When Democrats were asked, "Who do you think best understands the problems and concerns of people like you?" 46% said Obama and 38% said Clinton.

Yet listening to CNN, I was told over and over that somehow the West Virginia primary showed that Obama has huge electability problems.

Well, with all those hours to fill before and after the election results filtered in, the cable news channels had to say something. So they just made stuff up, because reporting the actual results would have taken just a few minutes.

I'm a news junkie. But the overdose of punditology I imbibed yesterday may have permanently changed my desire to keep on getting my fix from television. On the Internet, at least, I can choose the blather I want to expose myself to.

May 06, 2008

Depression reigns if Clinton wins

I figure I'd better write this now, a few minutes before the Indiana and North Carolina polls begin to close, because later on I might be too depressed.

I'm a grumpy new Democrat, having changed my registration to "D" from non-affiliated a few months ago so I could vote for Obama in the Oregon primary.

I felt good back then. Now Obama v. Clinton is a game that's feeling way tired, way repetitive, way past its prime. The Democrats need to get it on against McCain, not themselves.

Clinton is really starting to irritate me, though at first (briefly) I was in her camp.

Obviously her supporters are equally piqued at Obama, because I just saw an exit poll where about half of Clinton voters in Indiana and North Carolina said they'd either vote for McCain or not at all come November if Obama gets the nomination.

Many more Obama voters – 70%, I recall – said they'd vote for Clinton if, god forbid, she's the nominee. See, we're more enlightened than Clinton supporters.

And that's another gripe I've got against her. Clinton is relying on winning over the uneducated, the clueless, the rednecks, the embittered, the unemployed.

That may be good politics. But I'll be damned if I want the future course of our county left in the hands of the people least qualified to make that decision.
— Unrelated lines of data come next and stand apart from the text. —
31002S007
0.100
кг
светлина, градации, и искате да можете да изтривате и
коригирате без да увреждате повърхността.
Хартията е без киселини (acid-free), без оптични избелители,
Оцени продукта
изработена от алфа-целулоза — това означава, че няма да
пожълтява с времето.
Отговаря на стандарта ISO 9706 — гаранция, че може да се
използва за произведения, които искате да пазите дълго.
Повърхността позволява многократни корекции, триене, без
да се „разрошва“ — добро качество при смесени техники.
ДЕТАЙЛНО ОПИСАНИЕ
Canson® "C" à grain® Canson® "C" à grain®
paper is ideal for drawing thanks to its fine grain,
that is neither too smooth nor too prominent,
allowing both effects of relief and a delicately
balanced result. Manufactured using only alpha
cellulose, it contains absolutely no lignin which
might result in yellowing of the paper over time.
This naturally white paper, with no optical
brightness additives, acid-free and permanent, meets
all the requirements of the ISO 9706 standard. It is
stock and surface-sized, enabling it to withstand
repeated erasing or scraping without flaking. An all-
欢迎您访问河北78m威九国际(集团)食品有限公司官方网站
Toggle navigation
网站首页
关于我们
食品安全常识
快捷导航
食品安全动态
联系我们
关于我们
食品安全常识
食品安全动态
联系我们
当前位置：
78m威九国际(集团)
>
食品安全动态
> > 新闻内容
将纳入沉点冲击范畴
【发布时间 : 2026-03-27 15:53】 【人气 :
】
If they're swayed to vote for Clinton by a promise of a $30 summer driving gas tax bonus, her pandering to the lowest common mental denominator just proves that Obama's call for a new style of politics is right on.

Last night Jon Stewart had a great The Daily Show segment on Clinton's gas tax proposal being dismissed as a screwy idea by so many economists, she couldn't mention one who favored it. Yet she still thought it was a good notion, because economists are elitists.
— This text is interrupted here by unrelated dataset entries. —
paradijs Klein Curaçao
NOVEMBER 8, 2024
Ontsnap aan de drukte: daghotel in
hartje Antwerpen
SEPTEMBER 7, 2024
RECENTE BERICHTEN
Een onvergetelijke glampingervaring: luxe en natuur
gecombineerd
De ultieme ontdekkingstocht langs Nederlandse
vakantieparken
Stewart showed her face morphing into George Bush's. This sort of non-rational, anti-scientific thinking is just what we've had to suffer through for the past eight years.

And now Clinton wants to bring us more of the same. No thanks.
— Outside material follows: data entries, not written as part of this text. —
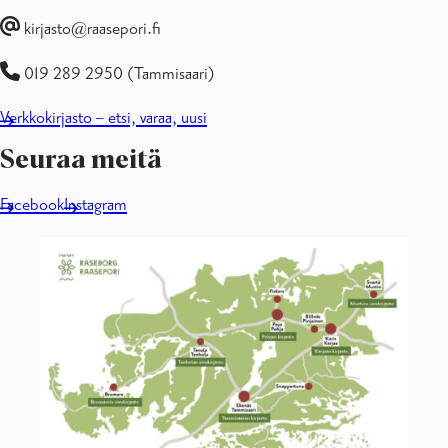
Kokous- ja opiskelutilat
kirjasto@raasepori.fi
Lapset ja nuoret
Lapset
019 289 2950 (Tammisaari)
Nuorille
Palvelut kouluille ja päiväkodeille
Verkkokirjasto – etsi, varaa, uusi
Vanhemmille
Tapahtumat ja näyttelyt
Seuraa meitä
Facebook
Instagram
Hopefully Indiana and North Carolina will start to drive the nails in Clinton's coffin. Her time has come…to go.

May 04, 2008

Inside look at Statesman Journal election endorsements

Like making sausage, if people knew more about how many newspaper editorial boards go about deciding on endorsements, they'd be disgusted.

Today Salem's Statesman Journal, the newspaper in Oregon's capital, endorsed Hillary Clinton. That's no big deal. Here's why.

I have a better understanding than most of how this paper's editorial board works, because last fall I got hot and heavy into investigating how the Statesman Journal was able to justify endorsing a "no" vote on Measure 49 – a fix for Measure 37, which the newspaper opposed in 2004.

Go figure. My wife and I sure couldn't. Back in October I explained why the editorial board should get an "F" in journalism ethics. Dick Hughes, editorial page editor, wrote the "no on 49" piece.

After extensive exchanges of emails in which Hughes failed to offer me any substantive rationale for the newspaper's position, Laurel and I met with Hughes at a coffee house along with two other Measure 49 supporters who were similarly aghast at how the editorial's conclusion was marvelously unsupported by logic or facts.

It was quite a meeting. We learned a lot about how the editorial board decision making process works. Or, more accurately, doesn't work.

Most readers of a newspaper probably assume that an editorial board consists of a large group of people. More than four, at least. But that's how many are on the Statesman Journal board: four.

All are newspaper employees. In addition to Hughes, there's Brian Priester (President and Publisher), Bill Church (Executive Editor), and Barbara Curtin (Opinion Editor).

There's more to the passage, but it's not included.